Democrats in the U.S. House of Representatives on Dec. 31 proposed a funding package to put an end to the partial U.S. government shutdown, but the measures lacked a key component at the center of the impasse — providing funds for a U.S.-Mexico border wall.
The package comprises a bill to cover the Department of Homeland Security's finances through Feb. 8 and six other measures to reopen other agencies through the fiscal year ending Sept. 30.
Democrats, who gained a majority in the House in the November 2018 midterm elections, would vote on the two-part package separately Jan. 3, which is when they officially take control of the chamber. If approved, the package would reach the Republican-led Senate, where the proposals will likely be opposed.

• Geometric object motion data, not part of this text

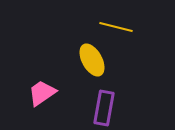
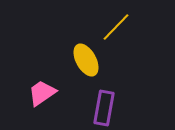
yellow line: rotated 60 degrees counterclockwise
yellow ellipse: moved 6 px left
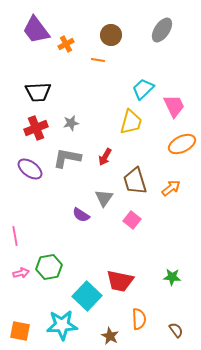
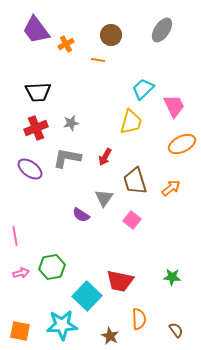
green hexagon: moved 3 px right
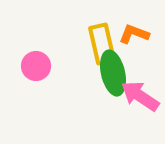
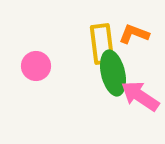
yellow rectangle: rotated 6 degrees clockwise
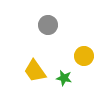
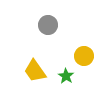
green star: moved 2 px right, 2 px up; rotated 21 degrees clockwise
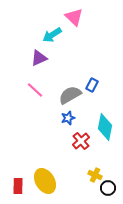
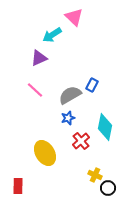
yellow ellipse: moved 28 px up
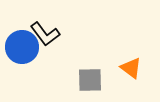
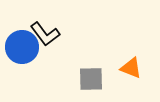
orange triangle: rotated 15 degrees counterclockwise
gray square: moved 1 px right, 1 px up
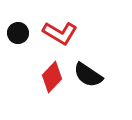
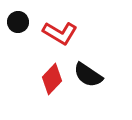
black circle: moved 11 px up
red diamond: moved 2 px down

"[President Donald Trump] is using the government shutdown to try to force an expensive and ineffective wall upon the American people, but Democrats have offered two bills which separate the arguments over the wall from the government shutdown," House Speaker-designate Nancy Pelosi and Senate Democratic Minority Leader Chuck Schumer said in a joint statement.

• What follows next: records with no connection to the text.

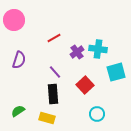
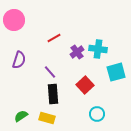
purple line: moved 5 px left
green semicircle: moved 3 px right, 5 px down
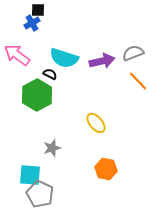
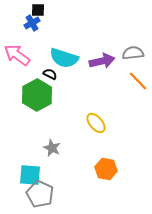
gray semicircle: rotated 15 degrees clockwise
gray star: rotated 30 degrees counterclockwise
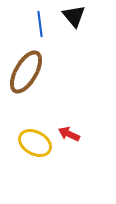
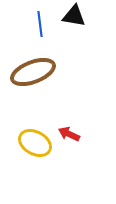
black triangle: rotated 40 degrees counterclockwise
brown ellipse: moved 7 px right; rotated 39 degrees clockwise
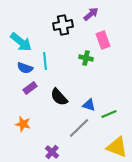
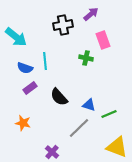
cyan arrow: moved 5 px left, 5 px up
orange star: moved 1 px up
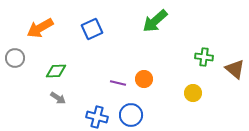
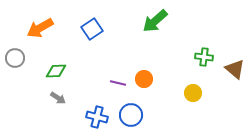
blue square: rotated 10 degrees counterclockwise
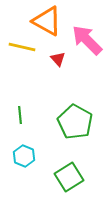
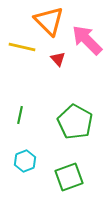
orange triangle: moved 2 px right; rotated 16 degrees clockwise
green line: rotated 18 degrees clockwise
cyan hexagon: moved 1 px right, 5 px down; rotated 15 degrees clockwise
green square: rotated 12 degrees clockwise
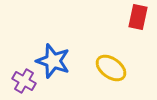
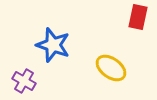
blue star: moved 16 px up
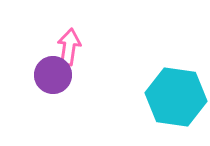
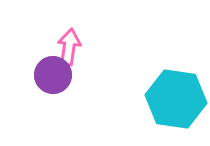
cyan hexagon: moved 2 px down
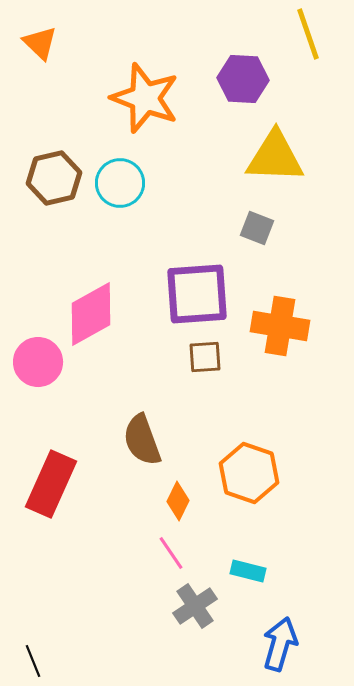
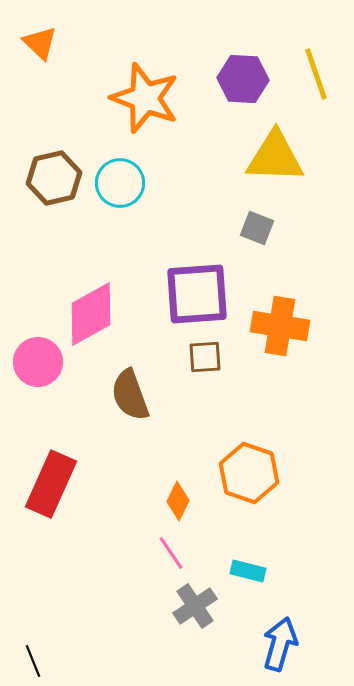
yellow line: moved 8 px right, 40 px down
brown semicircle: moved 12 px left, 45 px up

Pelosi and Schumer said if Senate Republicans reject the bills for agencies unconnected to border security, they could be held responsible for keeping roughly 800,000 people out of work over the wall demand, which the president says is required to fight drug trafficking and illegal immigration.
"We have to have a wall as part of border security," Trump said in a New Year video message on Twitter.
Trump, who wants approval for $5 billion in funds to fulfill his election campaign promise, on Dec. 28, 2018, threatened to shut the country's entire southern border with Mexico in case Congress does not approve funding for the border wall.